Figure 1: Data exploration can be divided into data preprocessing and data visualization. For data preprocessing, we focus on four methods: univariate analysis, missing value treatment, outlier treatment, and collinearity treatment. For data visualization, we discuss dimensionality reduction methods including PCA, T-SNE, and UMAP.
Introduction
Data exploration, also known as exploratory data analysis (EDA), is a process where users look at and understand their data with statistical and visualization methods. This step helps identifying patterns and problems in the dataset, as well as deciding which model or algorithm to use in subsequent steps.
Although sometimes researchers tend to spend more time on model architecture design and parameter tuning, the importance of data exploration should not be ignored. For example, imagine you have developed a perfect model. However, if your data breaks the assumption of your model or your data contains errors, you will not be able to get the desired results from your perfect model. Without data exploration, you may even spend most of your time checking your model without realizing the problem in the dataset.

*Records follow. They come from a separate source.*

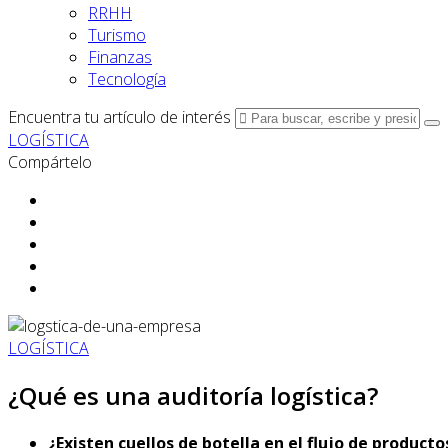
RRHH
Turismo
Finanzas
Tecnología
Encuentra tu artículo de interés
LOGÍSTICA
Compártelo
LOGÍSTICA
¿Qué es una auditoría logística?
¿Existen cuellos de botella en el flujo de produc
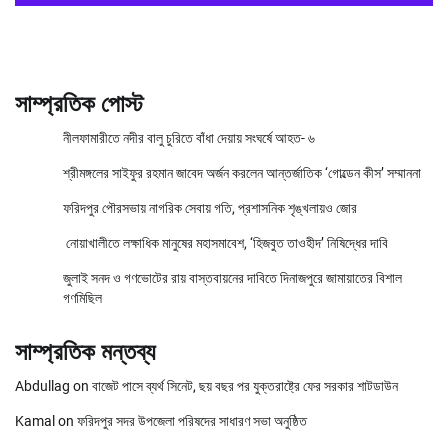
সাম্প্রতিক পোস্ট
নীলফামারীতে নদীর বালু চুরিতে বাঁধা দেয়ায় সংঘর্ষে আহত- ৬
শ্রীমঙ্গলের সাইফুর রহমান জাবেদ অর্জন করলেন আন্তর্জাতিক ‘গোল্ডেন কীস’ সম্মাননা
ফরিদপুর পৌরসভায় নাগরিক সেবায় গতি, প্রশাসনিক শৃঙ্খলায়ও জোর
নোয়াখালীতে লক্ষাধিক মানুষের মহাসমাবেশ, ‘হিজবুত তাওহীদ’ নিষিদ্ধের দাবি
জুলাই সনদ ও গণভোটের রায় বাস্তবায়নের দাবিতে দিনাজপুরে জামায়াতের বিশাল
গণমিছিল
সাম্প্রতিক মন্তব্য
Abdullag
on
বাজেট পাসে ব্যর্থ সিনেট, ছয় বছর পর যুক্তরাষ্ট্রে ফের সরকার শাটডাউন
Kamal
on
ফরিদপুর সদর উপজেলা পরিষদের সাধারণ সভা অনুষ্ঠিত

Here is an example where your model can deliver unexpected results if the dataset is not carefully examined. Amazon once created an AI hiring tool to screen resumes (Dastin, 2018). They used the past 10 years of Amazon applicants’ resumes to train the model. However, the recommendation of the model biased heavily towards men and even penalized resumes that included words related to “women”, such as “women’s chess club captain”. The reason for such bias is due to the unbalanced number of male and female applicants in the past 10 years, as shown in Figure 3. In fact, if the data exploration step was properly performed, it would be easy to uncover such imbalance by looking at the distribution of genders.

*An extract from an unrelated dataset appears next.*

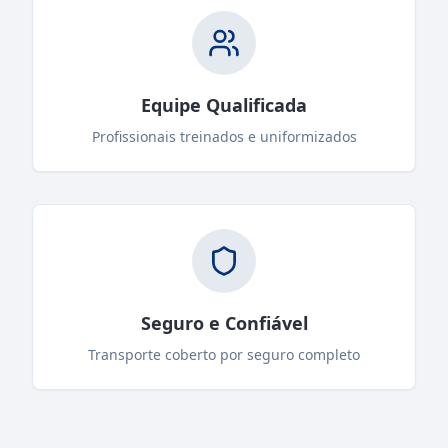
Equipe Qualificada
Profissionais treinados e uniformizados
Seguro e Confiável
Transporte coberto por seguro completo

In this blog post, we introduce a protocol for data exploration along with several methods that may be useful in this process, including statistical and visualization methods. We discuss the idea of each method and how they can help us understand the data. Then we present some additional examples regarding traps in data exploration and how data exploration helps reduce bias in the dataset.
Methods of data exploration
The protocol of data exploration
Before we discuss methods for data exploration, we present a statistical protocol that consists of steps that should precede any application. Although violations in some of these steps may have little impact on the results, most will increase type I or type II errors. Below we summarize the seven important points in the protocol, proposed by Zuur 2010.
- Outliers in the data:
Outliers, i.e. observations that have relatively large or small value compared to the majority of observations, may have a large or dominating impact on experiment results. Although techniques to deal with them may vary, it is important to know whether they exist. Boxplot and Cleveland dot plots are tools for outlier detection. - Homogeneity in variance:
Homogeneity in variance is an important assumption in analysis of variance, regression-related models and in multivariate techniques. It means the variance of the feature variables needs to be similar. This can be validated by exploring the residuals of the model; i.e. by plotting residuals vs. fitted values, and the variation of the residuals should be similar in the plots. - Normally distributed data:
Various statistical techniques assume normality, such as linear regressions and t-tests. Histograms can be used to show data distributions. - Zeros (missing value) in the data:
Zero (or null) data will make the analysis more complicated. They might be labeled incorrectly as similar since they are all zeros. - Collinearity in covariates:
If collinearity is ignored, one is likely to end up with a confusing statistical analysis in which nothing is significant. However, when one covariate is dropped, the others might become significant. Ways to detect collinearity include calculating variance inflation factors (VIF), pairwise scatter-plots comparing covariates, correlation coefficients or a PCA biplot applied on all covariates. - Interaction between variables:
Interaction means the relationship of variables will change according to the value of other variables. This type of information can be found by observing the weights of the variables when performing linear regression. - Independence in the dataset:
Data points in a dataset should be drawn independently. This can be analyzed by modeling any spatial or temporal relationships, or by nesting data in a hierarchical structure.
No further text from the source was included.